= Nikolay Fedorov (painter) =

Soviet painter and textile designer

Nikolay Ivanovich Fedorov (Russian: Николай Иванович Фёдоров, 1918-10-13 in Vyatka (now Kirov) to 1990-11-16) was a Soviet painter and textile designer.

Collections of his works were acquired by the Russian Museum in St. Petersburg and by the Museum of Decorative and Applied Arts in Moscow and also are permanently exhibited in the State Darwin Museum in Moscow and in the museums in Tomsk and Krasnoyarsk.

== Honors and exhibitions ==

Member of the USSR's Union of Artists since 1956 and in 1978 awarded with the title of Honored Artist of Russia.

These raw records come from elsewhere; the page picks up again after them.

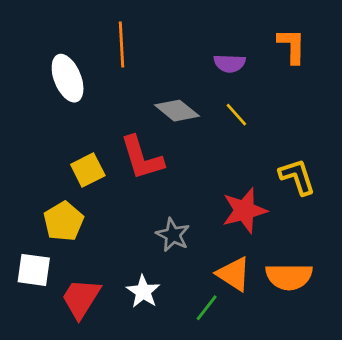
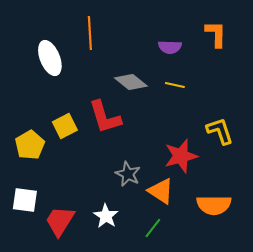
yellow line: (236, 115) -> (175, 85), turned -36
yellow pentagon: (63, 221) -> (30, 145), moved
orange triangle: (234, 274) -> (161, 191), moved

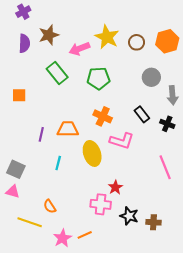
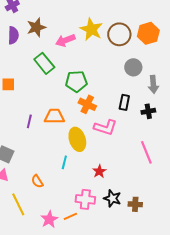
brown circle: (137, 42) -> (119, 34), size x1.5
green pentagon: (98, 78) -> (76, 81), moved
black rectangle: (142, 114) -> (124, 102), turned 49
black cross: (167, 124) -> (148, 111), turned -32
cyan line: (58, 163) -> (64, 162), moved
pink cross: (101, 204) -> (85, 199), moved
orange semicircle: (50, 206) -> (37, 181), moved
yellow line: (30, 222) -> (18, 204), turned 45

The collection of textile elaborated with his participation won the Grand Prix, Diploma of 1st degree and a gold medal at the World Exhibition in Brussels in 1958. His tapestries have been exhibited various times at the Leipzig Fair. He is one of the authors of curtains for the Bolshoi Theatre in Moscow, curtains for concert hall in the Hotel Russia (along with Kausov), the assembly hall of the Palace of Culture of Moscow's Textile Institute (along with Shubnikova) and author of curtains for Concert Hall at the Palace of Culture of the Ministry of Internal Affairs.

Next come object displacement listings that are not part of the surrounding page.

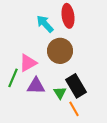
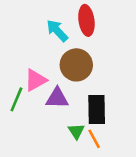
purple triangle: (36, 86) -> (57, 98), moved
black rectangle: (76, 86) -> (97, 110), turned 30
green triangle: (60, 93) -> (76, 131), moved

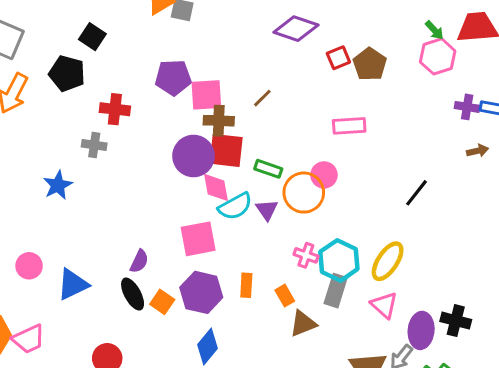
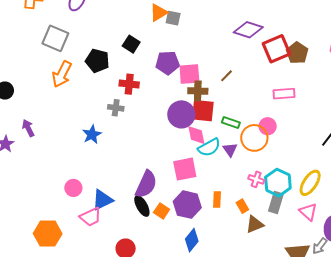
black square: (92, 37) -> (131, 44), moved
red square: (338, 58) -> (276, 49), size x1.8
purple semicircle: (139, 261) -> (146, 184), size x1.8
pink trapezoid: (29, 339) -> (91, 217), moved

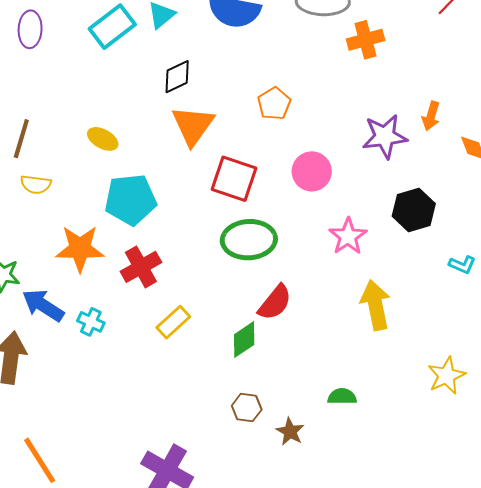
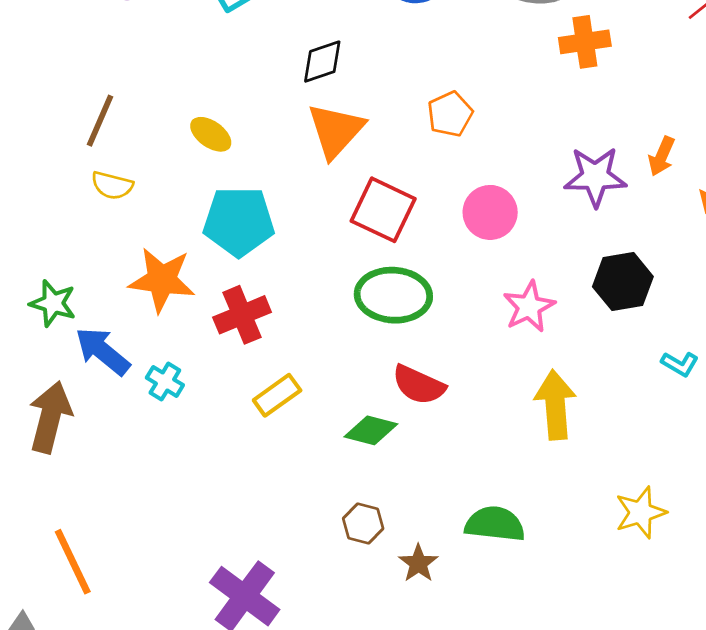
red semicircle: (275, 302) -> (419, 385), turned 69
green diamond: (244, 340) -> (371, 430), turned 42
green semicircle: (342, 397) -> (495, 524), size x1.5

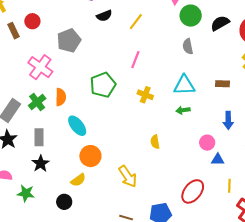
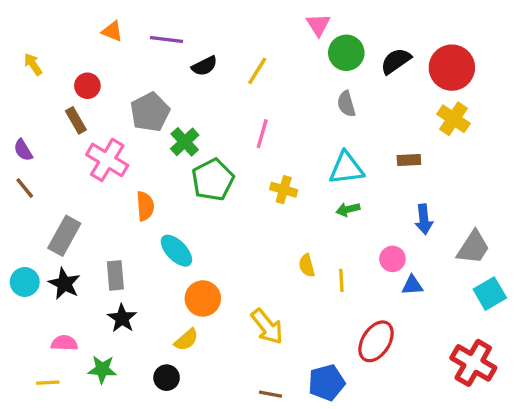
brown rectangle: (14, 31) -> (76, 120), moved
green cross: (37, 102) -> (185, 142), moved
yellow line: (229, 186) -> (341, 280), moved

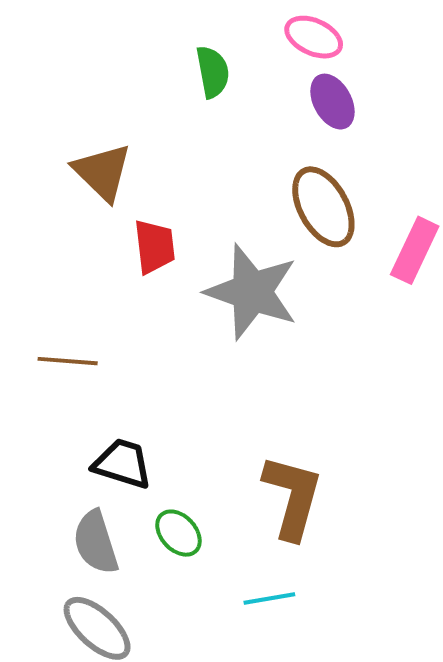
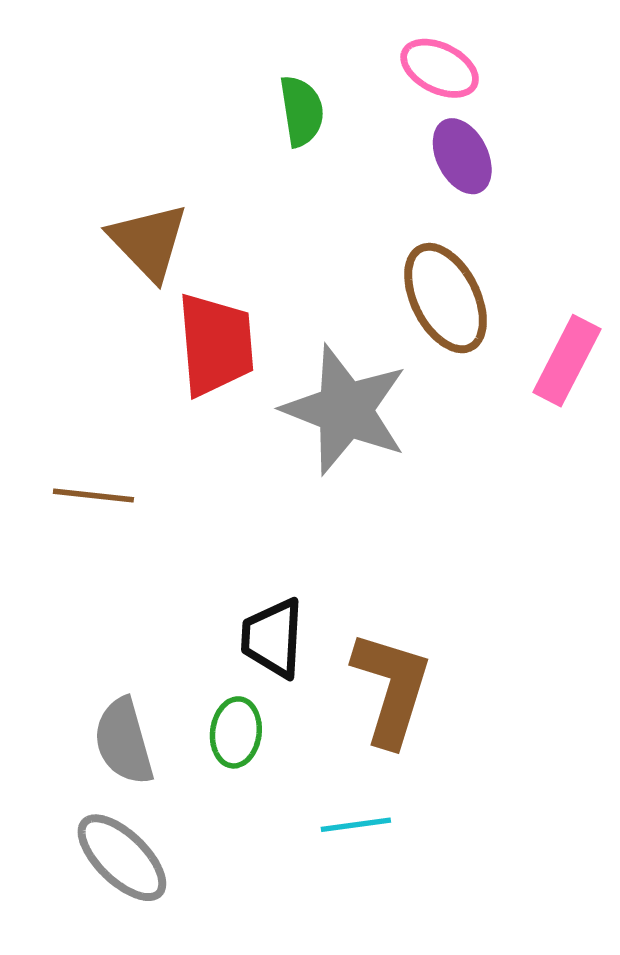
red trapezoid: (154, 247) -> (216, 345), size x1.4
black trapezoid: (123, 464) -> (273, 638), moved, turned -106
green ellipse: (178, 533) -> (236, 732), turned 48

The joint collection of his and Shubnikova's art works represented Russian textile art of 1940's-1950's in the exposition of Russian Museum in St. Petersburg in 1993. This exhibition has made a long tour through several counties in Europe in the 1990s.

== Documenting the search for Tunguska meteorite ==

In 1939, he participated as an artist in the last Leonid Kulik’s expedition for the search of Tunguska "meteorite" (it is still a controversy what exactly caused the event). Later, in 1984 and 1988, he also participated in the Tunguska meteorite expeditions under the guidance of Academician Vasiliev. His paintings describing eyewitness reports and later scientific theories were exhibited in many museums and used in several books.

== Textiles ==

Nikolay's textiles were produced for many years by the Moscow Weaving and Finishing Complex (MTOK) and widely used. Some textile samples were purchased by the Moscow Film Studio (Mosfilm) and utilized in many popular films as curtains at the set. One textile based on French classical tapestry was used in the popular Russian TV series "Twelve Chairs".